In the records below, find the line that contains "Tedex оливи гідравлічні HLP и HVLP" and the line that contains "Tedex оливи редукторні CLP". Set down exactly those lines and every line between them, and nothing more.

*** INPUT FOR THIS TASK

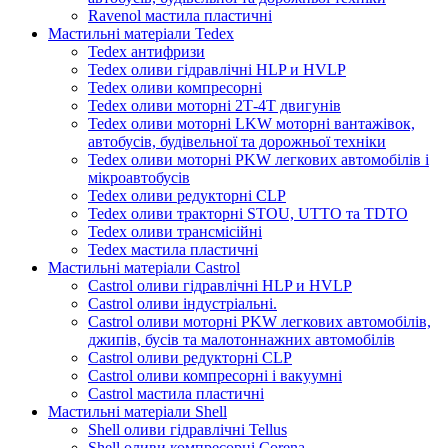
Ravenol мастила пластичні
Мастильні матеріали Tedex
Tedex антифризи
Tedex оливи гідравлічні HLP и HVLP
Tedex оливи компресорні
Tedex оливи моторні 2Т-4Т двигунів
Tedex оливи моторні LKW моторні вантажівок,
автобусів, будівельної та дорожньої техніки
Tedex оливи моторні PKW легкових автомобілів і
мікроавтобусів
Tedex оливи редукторні CLP
Tedex оливи тракторні STOU, UTTO та TDTO
Tedex оливи трансмісійні
Tedex мастила пластичні
Мастильні матеріали Castrol
Castrol оливи гідравлічні HLP и HVLP
Castrol оливи індустріальні.
Castrol оливи моторні PKW легкових автомобілів,
джипів, бусів та малотоннажних автомобілів
Castrol оливи редукторні CLP
Castrol оливи компресорні і вакуумні
Castrol мастила пластичні
Мастильні матеріали Shell
Shell оливи гідравлічні Tellus
Shell оливи компресорні Corena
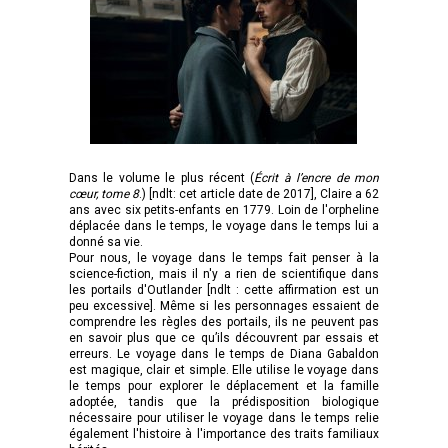
Dans le volume le plus récent (
Écrit à l’encre de mon
cœur, tome 8
.) [ndlt: cet article date de 2017], Claire a 62
ans avec six petits-enfants en 1779. Loin de l'orpheline
déplacée dans le temps, le voyage dans le temps lui a
donné sa vie.
Pour nous, le voyage dans le temps fait penser à la
science-fiction, mais il n'y a rien de scientifique dans
les portails d'Outlander [ndlt : cette affirmation est un
peu excessive]. Même si les personnages essaient de
comprendre les règles des portails, ils ne peuvent pas
en savoir plus que ce qu’ils découvrent par essais et
erreurs. Le voyage dans le temps de Diana Gabaldon
est magique, clair et simple. Elle utilise le voyage dans
le temps pour explorer le déplacement et la famille
adoptée, tandis que la prédisposition biologique
nécessaire pour utiliser le voyage dans le temps relie
également l'histoire à l'importance des traits familiaux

******

## [SOLUTION TO THE PROBLEM]
Tedex оливи гідравлічні HLP и HVLP
Tedex оливи компресорні
Tedex оливи моторні 2Т-4Т двигунів
Tedex оливи моторні LKW моторні вантажівок,
автобусів, будівельної та дорожньої техніки
Tedex оливи моторні PKW легкових автомобілів і
мікроавтобусів
Tedex оливи редукторні CLP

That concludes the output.